When I was on the high school debate team, about 15 years ago, using the Internet was considered strange, if not cheating. We used photocopy machines, print magazines and academic journals almost exclusively. That time in the world's history is now gone forever.
When Sarah Palin and Joe Biden debated in front of one of the largest TV audiences in US election history last week, the two candidates might not have been Googling for facts during the debate, but millions of people watching the debate were. Today Google released some information about what kinds of things viewers were searching for as that debate unfolded, minute by minute. It is amazing both that viewers were able to do such a thing, in real time, and that we're able to watch what people are searching for. The internet in general, and Google in particular, has substantially augmented this important part of public life.
The collective search history provides an interesting look at the world's reaction to what the candidates are saying.

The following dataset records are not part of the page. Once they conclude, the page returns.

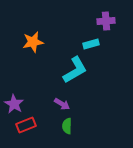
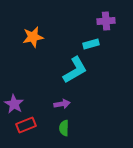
orange star: moved 5 px up
purple arrow: rotated 42 degrees counterclockwise
green semicircle: moved 3 px left, 2 px down
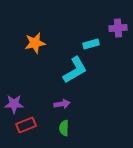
purple cross: moved 12 px right, 7 px down
orange star: moved 2 px right, 6 px down
purple star: rotated 30 degrees counterclockwise
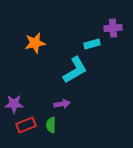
purple cross: moved 5 px left
cyan rectangle: moved 1 px right
green semicircle: moved 13 px left, 3 px up
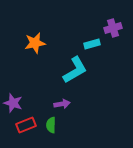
purple cross: rotated 12 degrees counterclockwise
purple star: moved 1 px left, 1 px up; rotated 18 degrees clockwise
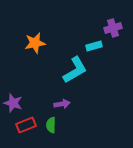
cyan rectangle: moved 2 px right, 2 px down
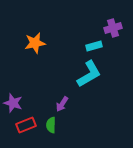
cyan L-shape: moved 14 px right, 4 px down
purple arrow: rotated 133 degrees clockwise
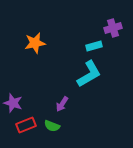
green semicircle: moved 1 px right, 1 px down; rotated 70 degrees counterclockwise
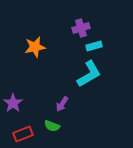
purple cross: moved 32 px left
orange star: moved 4 px down
purple star: rotated 18 degrees clockwise
red rectangle: moved 3 px left, 9 px down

Google points out, for example, that one of the hottest searches of the night was "define:maverick." I wouldn't mind learning more about the word maverick myself but I'm struck by the evidence that so many people know the search protocol define: and are comfortable using it in a dynamic situation!

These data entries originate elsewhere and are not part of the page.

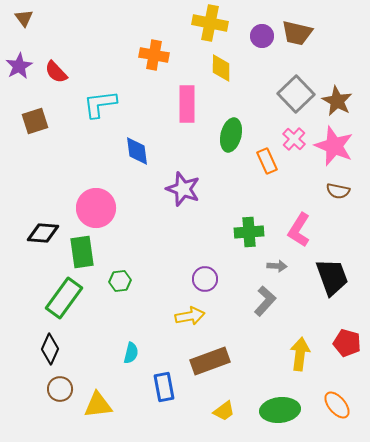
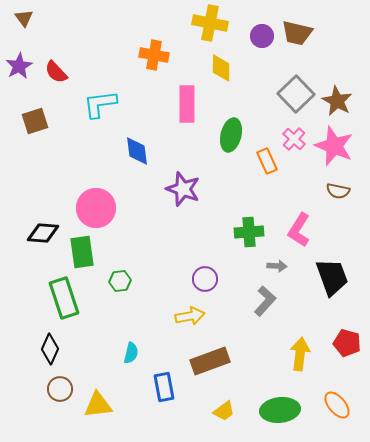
green rectangle at (64, 298): rotated 54 degrees counterclockwise
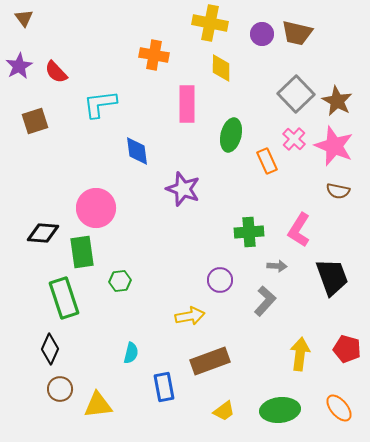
purple circle at (262, 36): moved 2 px up
purple circle at (205, 279): moved 15 px right, 1 px down
red pentagon at (347, 343): moved 6 px down
orange ellipse at (337, 405): moved 2 px right, 3 px down
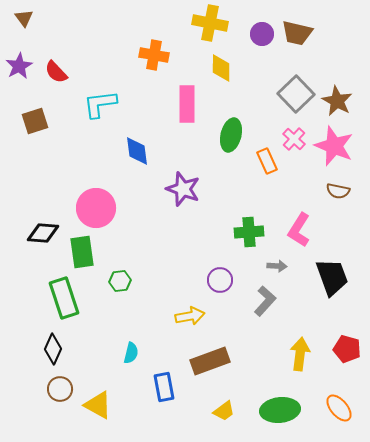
black diamond at (50, 349): moved 3 px right
yellow triangle at (98, 405): rotated 36 degrees clockwise
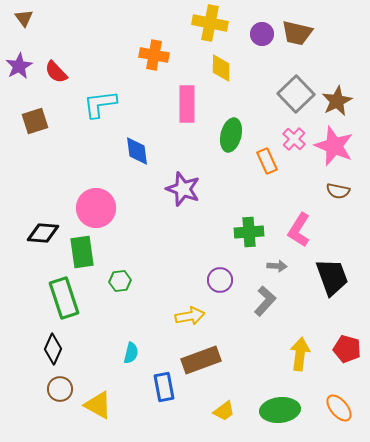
brown star at (337, 101): rotated 16 degrees clockwise
brown rectangle at (210, 361): moved 9 px left, 1 px up
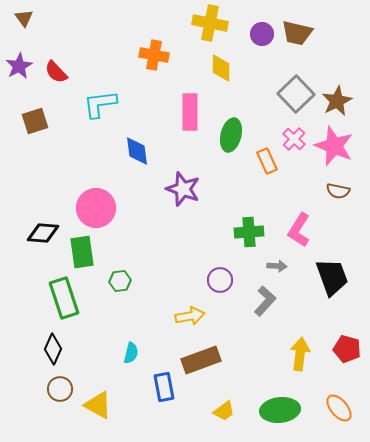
pink rectangle at (187, 104): moved 3 px right, 8 px down
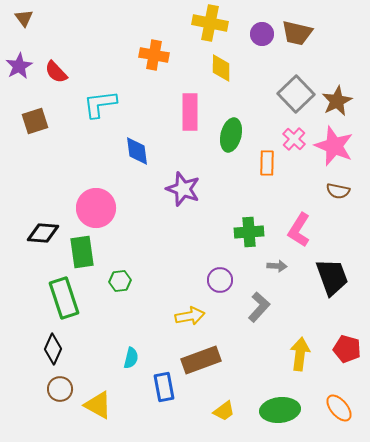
orange rectangle at (267, 161): moved 2 px down; rotated 25 degrees clockwise
gray L-shape at (265, 301): moved 6 px left, 6 px down
cyan semicircle at (131, 353): moved 5 px down
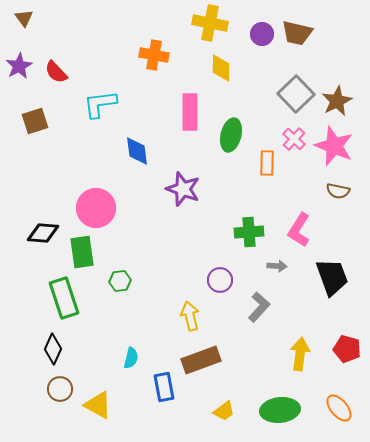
yellow arrow at (190, 316): rotated 92 degrees counterclockwise
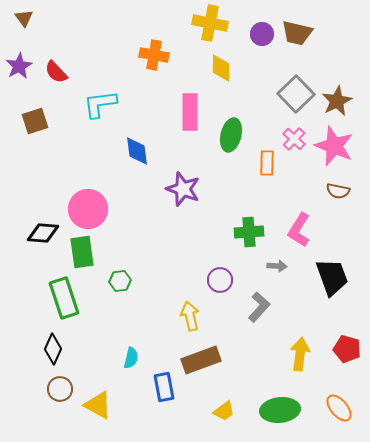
pink circle at (96, 208): moved 8 px left, 1 px down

Other interesting, popular search queries mentioned in Google's blog post today included:
- meaning of theocracy
- windfall profits tax
- nucular vs nuclear, nuclear pronunciation, palin nucular, and even nukular
- "When Senator Biden offered a civics lesson ("Article I of the Constitution defines the role of the vice president of the United States, that's the Executive Branch") many people checked, and learned that Article I of the Constitution describes the legislative branch of the U.S. government. The executive branch is described in Article II. Others just searched directly for the role of vice president and vice president duties."

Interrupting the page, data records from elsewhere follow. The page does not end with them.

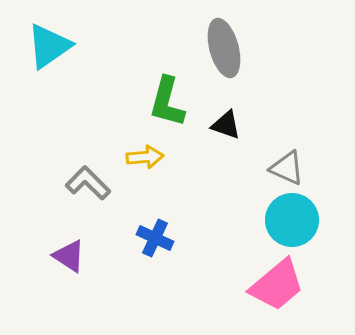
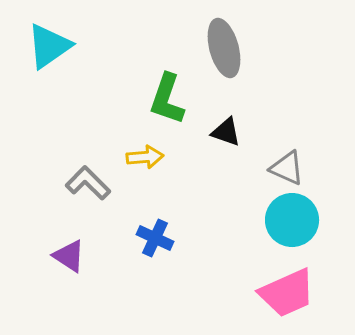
green L-shape: moved 3 px up; rotated 4 degrees clockwise
black triangle: moved 7 px down
pink trapezoid: moved 10 px right, 8 px down; rotated 16 degrees clockwise
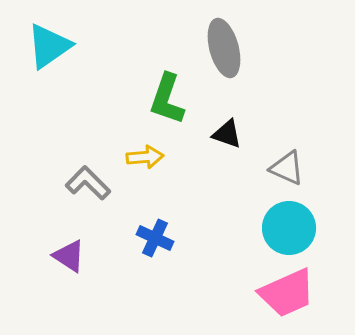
black triangle: moved 1 px right, 2 px down
cyan circle: moved 3 px left, 8 px down
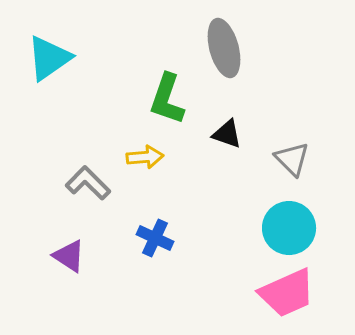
cyan triangle: moved 12 px down
gray triangle: moved 5 px right, 9 px up; rotated 21 degrees clockwise
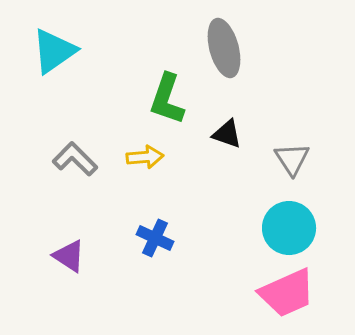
cyan triangle: moved 5 px right, 7 px up
gray triangle: rotated 12 degrees clockwise
gray L-shape: moved 13 px left, 24 px up
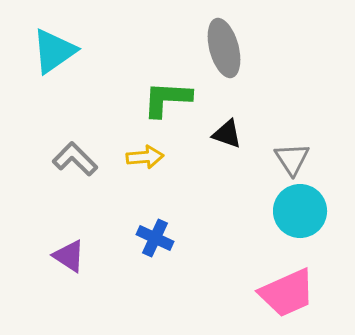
green L-shape: rotated 74 degrees clockwise
cyan circle: moved 11 px right, 17 px up
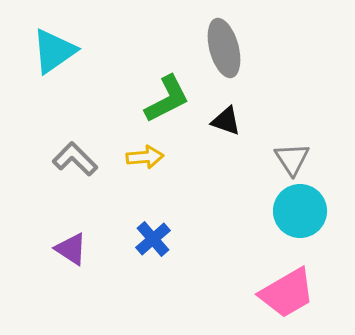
green L-shape: rotated 150 degrees clockwise
black triangle: moved 1 px left, 13 px up
blue cross: moved 2 px left, 1 px down; rotated 24 degrees clockwise
purple triangle: moved 2 px right, 7 px up
pink trapezoid: rotated 6 degrees counterclockwise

It's pretty incredible to know that these topics resonated enough with the public that they sought to learn more about them online. That people were even curious enough to ask is encouraging (at least for someone hoping the Democrats will win).
Another technology that changed the debate experience was Current's live video stream with a Twitter overlay, which we wrote about immediately after the first Presidential debate.
The candidates may not have used online search while they were debating, but we sure hope they will every day they are in office. It's changed fundamentally our relationship with politics and we hope that politicians can keep up. Maybe they can even take the lead.